Foreign Minister Huitfeldt outlines plan to bring Arctic Council back from a year in limbo
Several months have already passed since Sergey Lavrov sent invitations to his colleagues from the seven other Arctic nations to join him for a traditional ministerial meeting in the Siberia city of Salekhard in May.
None of them will come.
“I will represent Norway, although digital,” says Morten Høglund, Senior Arctic Official (SAO) with the Foreign Ministry in Oslo. He tells the Barents Observer that it is unclear to him how the Arctic Council meeting in Siberia will forms.
“… but, we are in a constructive process with Russian on the transfer of the chairmanship,” Høglund underlines.
Moscow has since spring 2021 headed the Arctic Council, a forum initiated by Finland 26 years ago, which has attracted increased importance as the international society worries about consequences of the ongoing climate crisis.
The work in the Council was put in pause mode a week after Russia’s ordered its all-out war on Ukraine last winter.
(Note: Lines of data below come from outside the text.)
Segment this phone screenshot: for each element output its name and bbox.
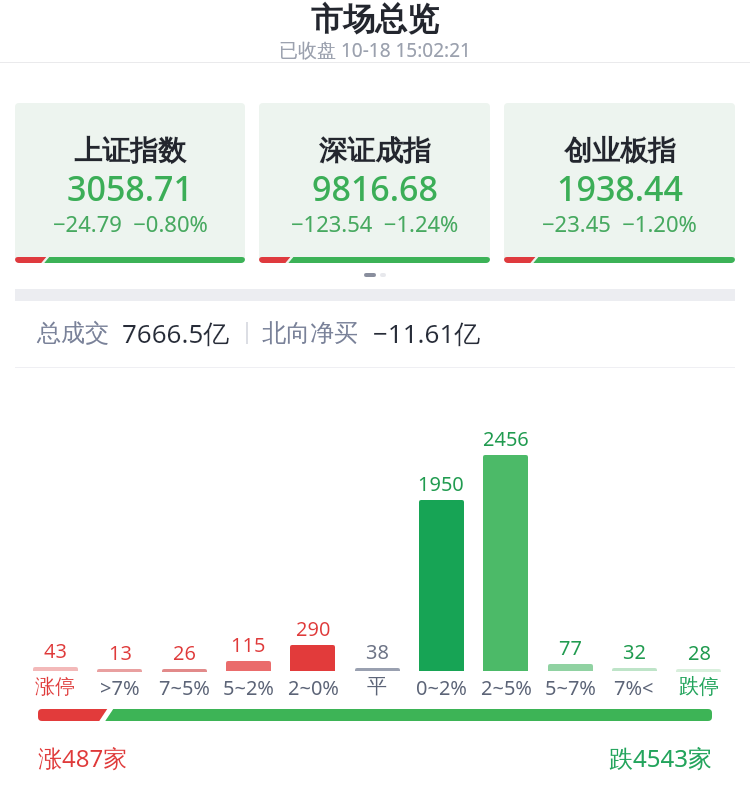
staticText: 3058.71 <box>67 165 193 211</box>
button[interactable]: 跌停 <box>667 674 731 699</box>
staticText: 市场总览 <box>311 0 439 39</box>
button[interactable]: 平 <box>345 674 409 699</box>
staticText: −123.54 −1.24% <box>291 208 459 238</box>
button[interactable]: 5~7% <box>538 674 602 701</box>
staticText: −24.79 −0.80% <box>53 208 208 238</box>
staticText: 2456 <box>483 425 529 452</box>
staticText: 上证指数 <box>74 133 186 168</box>
staticText: 32 <box>623 638 646 665</box>
staticText: >7% <box>100 674 140 701</box>
staticText: 2~0% <box>288 674 339 701</box>
staticText: 115 <box>231 631 266 658</box>
staticText: 77 <box>559 634 582 661</box>
staticText: 2~5% <box>481 674 532 701</box>
staticText: 涨停 <box>35 674 75 699</box>
staticText: 已收盘 10-18 15:02:21 <box>279 37 471 63</box>
staticText: 创业板指 <box>564 133 676 168</box>
staticText: 北向净买 <box>262 318 358 348</box>
staticText: 7~5% <box>159 674 210 701</box>
staticText: 13 <box>109 639 132 666</box>
staticText: 26 <box>173 639 196 666</box>
button[interactable]: 7%< <box>602 674 666 701</box>
button[interactable]: >7% <box>88 674 152 701</box>
staticText: −23.45 −1.20% <box>542 208 697 238</box>
staticText: 跌停 <box>679 674 719 699</box>
button[interactable]: 0~2% <box>409 674 473 701</box>
staticText: −11.61亿 <box>373 315 481 351</box>
button[interactable]: 7~5% <box>152 674 216 701</box>
staticText: 9816.68 <box>312 165 438 211</box>
button[interactable]: 2~0% <box>281 674 345 701</box>
staticText: 7%< <box>614 674 654 701</box>
button[interactable]: 上证指数 <box>15 103 245 263</box>
staticText: 28 <box>688 639 711 666</box>
button[interactable]: 创业板指 <box>504 103 735 263</box>
button[interactable]: 2~5% <box>474 674 538 701</box>
button[interactable]: 深证成指 <box>259 103 490 263</box>
staticText: 1938.44 <box>557 165 683 211</box>
staticText: 43 <box>44 637 67 664</box>
staticText: 跌4543家 <box>609 741 712 774</box>
staticText: 38 <box>366 638 389 665</box>
staticText: 290 <box>296 615 331 642</box>
staticText: 总成交 <box>37 318 109 348</box>
staticText: 0~2% <box>416 674 467 701</box>
staticText: 深证成指 <box>319 133 431 168</box>
staticText: 涨487家 <box>38 741 128 774</box>
staticText: 5~2% <box>223 674 274 701</box>
button[interactable]: 涨停 <box>23 674 87 699</box>
staticText: 5~7% <box>545 674 596 701</box>
button[interactable]: 总成交 <box>37 315 481 351</box>
staticText: 1950 <box>418 470 464 497</box>
button[interactable]: 5~2% <box>216 674 280 701</box>
staticText: 7666.5亿 <box>122 315 230 351</box>
staticText: 平 <box>367 674 387 699</box>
None of the other circumpolar states wanted to have political contact with Moscow. The spillover effects from the war are still deeply troubling the consensus-based Arctic Council.
Now, Norway will do its best to gain momentum in what can be done with or without the largest of all circumpolar Arctic nations, Russia.
“The work in the Arctic Council moving forward will reflect the current political reality. Nevertheless, we will do everything we can to ensure that the Arctic Council maintains its role as a forum for addressing the most pressing, cross-border challenges we are facing in the Arctic,” said Anniken Huitfeldt as she in Tromsø on Tuesday presented her country’s four priorities for the next two years period; climate, oceans, economic development and people in the north.
She highlighted environmental importance.
“The need for access to data on climate change, and the need to ensure sustainable management of resources that adequately balance considerations relating to the natural surroundings, animal life and the people living in the Arctic.”
The Foreign Minister was on stage together with Espen Barth Eide, Minister of Climate and Environment and climate.
“Climate change is taking place more rapidly in the Arctic than anywhere else. This poses a great threat to Arctic biodiversity, which is very vulnerable. We need to understand more about the impacts of climate change on Arctic biodiversity and ecosystems, both in the oceans and on land,” Barth Eide said.
“Norway will focus particularly on short-lived climate forcers such as black carbon (soot) and methane, an area where the Arctic states have a key role to play. The Arctic Council has a collective goal to reduce black carbon emissions by 2025. As a responsible maritime nation, it is also important for Norway to continue the Arctic cooperation on integrated, ecosystem-based ocean management,” Espen Barth Eide said.